Published daily by the Lowy Institute

Xi Jinping in India: Economic focus suits both sides

Xi Jinping in India: Economic focus suits both sides

Prepare yourself for a glut of feeble anthropomorphic metaphors (elephants, pandas, tigers, and dragons are all anticipated) and bloviating communiqués: India-China diplomacy is underway.

President Xi Jinping today begins the first Chinese visit to India since the election of Prime Minister Narendra Modi. Laying the groundwork for this trip, Indian Vice President Hamid Ansari traveled to Beijing in June, followed by National Security Advisor Ajit Doval last week.

Xi's arrival is rich with symbolism, as the trip begins not in Delhi, as would be typical, but Ahmedabad. This is the commercial capital of Modi's home state, Gujarat, viewed by many (though not all) as a model of development for the rest of India. It is by some measures the most economically free state in India, and is still frequently invoked by Modi.  

All this underscores the commercial dimension of India-China ties, a narrative that suits India, since it glosses over border disputes and regional competition, and reinforces Modi's twin foreign policy priorities of development and regionalism. From inviting the leaders of the South Asian Association for Regional Cooperation (SAARC) countries to his inauguration, to visiting Bhutan and Nepal, to resolving a maritime border dispute with Bangladesh, Modi has given admirably sustained and high-level attention to the India's periphery. This is something the previous government valued in theory but neglected in practice. Modi also decided to visit Tokyo (in September) before Washington (later this month), emphasising that his engagement with Asia would be paramount.

More specifically, the lure of future Chinese investment, a purported US$100 billion over the next five years and 'thrice the investments committed by Japan' during Modi's recent trip to Tokyo, has considerable value and little political downside (notwithstanding Nitin Pai's measured warning that Beijing seeks to use such investments as carrots and sticks). All this is couched in Modi's own cringeworthy neologisms. [fold]

The commercial narrative also suits China, which has been selling its proposal for a 'maritime silk road', a high profile but nebulous initiative to recreate a historic Chinese trade route through the Indian Ocean by developing maritime infrastructure and setting up free trade zones. During a visit to India last week, I found that most Indians continued to be baffled by the whole idea and slightly irked at China's reluctance to provide more details. One Indian naval officer has suggested that the scheme is a way for China to 'soften' and re-brand the much-maligned 'string of pearls', and the director of India's National Maritime Foundation has dismissed it as 'essentially a Chinese ploy'.

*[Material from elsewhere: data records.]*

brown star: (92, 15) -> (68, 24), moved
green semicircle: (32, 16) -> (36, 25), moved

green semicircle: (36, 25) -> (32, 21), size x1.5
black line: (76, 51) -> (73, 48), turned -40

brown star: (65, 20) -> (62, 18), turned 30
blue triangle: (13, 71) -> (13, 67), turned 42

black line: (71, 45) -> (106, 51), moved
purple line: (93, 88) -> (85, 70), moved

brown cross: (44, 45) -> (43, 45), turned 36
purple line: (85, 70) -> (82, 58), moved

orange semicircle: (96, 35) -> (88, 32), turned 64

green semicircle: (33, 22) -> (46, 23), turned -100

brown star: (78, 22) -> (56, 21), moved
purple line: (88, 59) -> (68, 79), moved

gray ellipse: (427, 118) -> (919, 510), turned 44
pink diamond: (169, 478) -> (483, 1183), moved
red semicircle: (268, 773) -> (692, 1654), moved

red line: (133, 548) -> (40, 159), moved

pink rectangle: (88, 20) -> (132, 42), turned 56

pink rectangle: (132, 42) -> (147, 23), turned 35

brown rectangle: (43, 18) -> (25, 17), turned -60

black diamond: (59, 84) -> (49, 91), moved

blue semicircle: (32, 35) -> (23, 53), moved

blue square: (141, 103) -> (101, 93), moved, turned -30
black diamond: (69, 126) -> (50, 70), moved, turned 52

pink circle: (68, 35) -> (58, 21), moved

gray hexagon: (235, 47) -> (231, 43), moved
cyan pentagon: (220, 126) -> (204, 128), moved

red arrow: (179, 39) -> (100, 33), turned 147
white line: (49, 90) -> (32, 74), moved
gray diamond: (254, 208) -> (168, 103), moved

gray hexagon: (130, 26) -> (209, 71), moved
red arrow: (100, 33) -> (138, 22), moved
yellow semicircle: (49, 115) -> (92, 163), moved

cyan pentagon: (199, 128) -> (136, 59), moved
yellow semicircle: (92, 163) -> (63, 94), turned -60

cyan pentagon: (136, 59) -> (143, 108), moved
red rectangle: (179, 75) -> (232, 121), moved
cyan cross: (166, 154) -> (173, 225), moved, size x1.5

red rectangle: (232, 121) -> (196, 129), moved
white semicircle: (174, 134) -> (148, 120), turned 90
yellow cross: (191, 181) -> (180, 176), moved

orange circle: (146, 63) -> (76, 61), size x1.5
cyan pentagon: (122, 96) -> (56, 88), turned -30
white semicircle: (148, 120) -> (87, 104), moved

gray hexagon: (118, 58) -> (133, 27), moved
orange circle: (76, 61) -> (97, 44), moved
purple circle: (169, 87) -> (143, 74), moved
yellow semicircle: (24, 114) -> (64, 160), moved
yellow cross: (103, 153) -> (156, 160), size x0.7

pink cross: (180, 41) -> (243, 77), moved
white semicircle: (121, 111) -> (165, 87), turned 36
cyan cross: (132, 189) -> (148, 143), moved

It was therefore unfortunate timing that the Maldives, which Xi also visited this week, decided to hand to a Chinese a firm a US$500 million infrastructure project which had earlier been in Indian hands. India's imperative for regional connectivity and inward investment clash with its suspicion of China's long-term intentions. This is a structural problem that transcends Modi and Xi, and it will continue to give Sino-Indian commercial ties an awkward, tense edge. This is something that is obviously absent in the official pronouncements but more than visible in any Indian newspaper. Full-throated Indian endorsement of the maritime silk road is therefore unlikely, particularly as India appears to be scrambling to turn an old cultural project for the Indian Ocean, Project Mausam (meaning 'Season'), into a copycat initiative

More broadly, Xi's visit also has to be seen in the context of Modi's engagement with both Australia and Japan, both US allies concerned about the implications of growing Chinese power and assertiveness.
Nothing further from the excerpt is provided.